Canada stretches from the Atlantic Ocean in the east all the way to the Pacific Ocean in the west, and the Arctic Ocean in the north.
It is the second largest country in the world.
The cuisines of the country change with the geography. People eat primarily what grows around them and is available readily.
Joe Clark, a former prime minister, captured the essence of the Canadian cuisine by saying: “ Canada has a cuisine of cuisines. Not a stew pot, but a smorgas board”.
The earliest cuisine(s) are those of the First Nations; in the east Maliseet, Passamaquaddy and many others favoured lobster, mussels, clams, and cockles.
Prairie Indians favoured food was the buffalo, root vegetables, and wild ehrbs; in the west the Salish, Haida, Tsimshan, Gitxson, Nisgaa, Dene-thah, Tlingit, Kaskam, Dunen za, and Tahltan caught wild salmon, and smoked, or “planked” for their potlatches.
Then came the French and English bringing with them their specialties, and adopted techniques to local foods.
The French invented tourtiere, a pie of pork, beef, and game, and habitant pea soup; The English favoured roast beef, root vegetables, popovers, hard cheeses, and brewed beer to wash it all down.
Immigration in 19th and 20th centuries from literally all corners of the world introduced Central and South European, South Asian, Japanese, East Indian, Caribbean, and Persian specialties.
The modern Canadian cuisine was shaped by waves of immigration. You can see the testimonials of this in Toronto where more than 180 nationalities call it home.
In Montreal you are bound to encounter more French-speaking immigrants, and restaurants that cater to their tastes. In Vancouver Chinese and Japanese restaurants are successful because of demand by immigrants from Hong Kong, and Japanese businessmen, and locals who developed a liking to this type of food.
The traditional food of the Artic where Innuit and First nations inhabited for millennia is based on bannock, first introduced by Scottish immigrants, but now considered to be indigenous, pemmican, game, whale, and maple syrup.
Jews arriving in the late 1800’s brought with them the traditions of bagel, preserved and smoked secondary cuts of beef, and lox production.
Much of what id Chinese food available is modified to North American palates, and based on Cantonese cuisine where most immigrants originated. They were first brought in to build the Transcanada railroad. After the construction finished, families started to open restaurants fronted by men; the women worked in the kitchen.
The cuisines of Newfoundland and Maritime provinces derive mainly from British and Irish preferences for salt-cured fish, beef, pork, fiddlehead ferns, dulse and seal flippers.

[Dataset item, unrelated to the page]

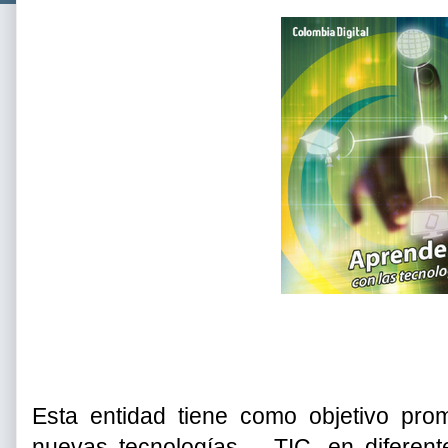
Esta entidad tiene como objetivo pro
nuevas tecnologías – TIC, en diferent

Ontario, Manitoba, and British Columbia maintain strong British mostly beef based food traditions of roasts, stews, grilled meat, soups, caribou, Saskatoon berries, Winnipeg goldeye, wild mushrooms, and pies.
In the late 1970’s many culinary programmes European-trained instructors educated several talented students in the traditions of classical cooking. These students are now creating trend-setting restaurants, not only in large cities, but also in smaller towns. Young, well-travelled, professionals with adventurous palates and well-padded wallets happily support these establishments, and their specialties including fusion creations, unusual salad combinations, pulses and grains (quinoa comes to mind).
Modern Canadian cuisine(s) titillate the plate and it is well wroth experiencing these dishes in well-run, innovative restaurants where caring chefs offer the best the country offers.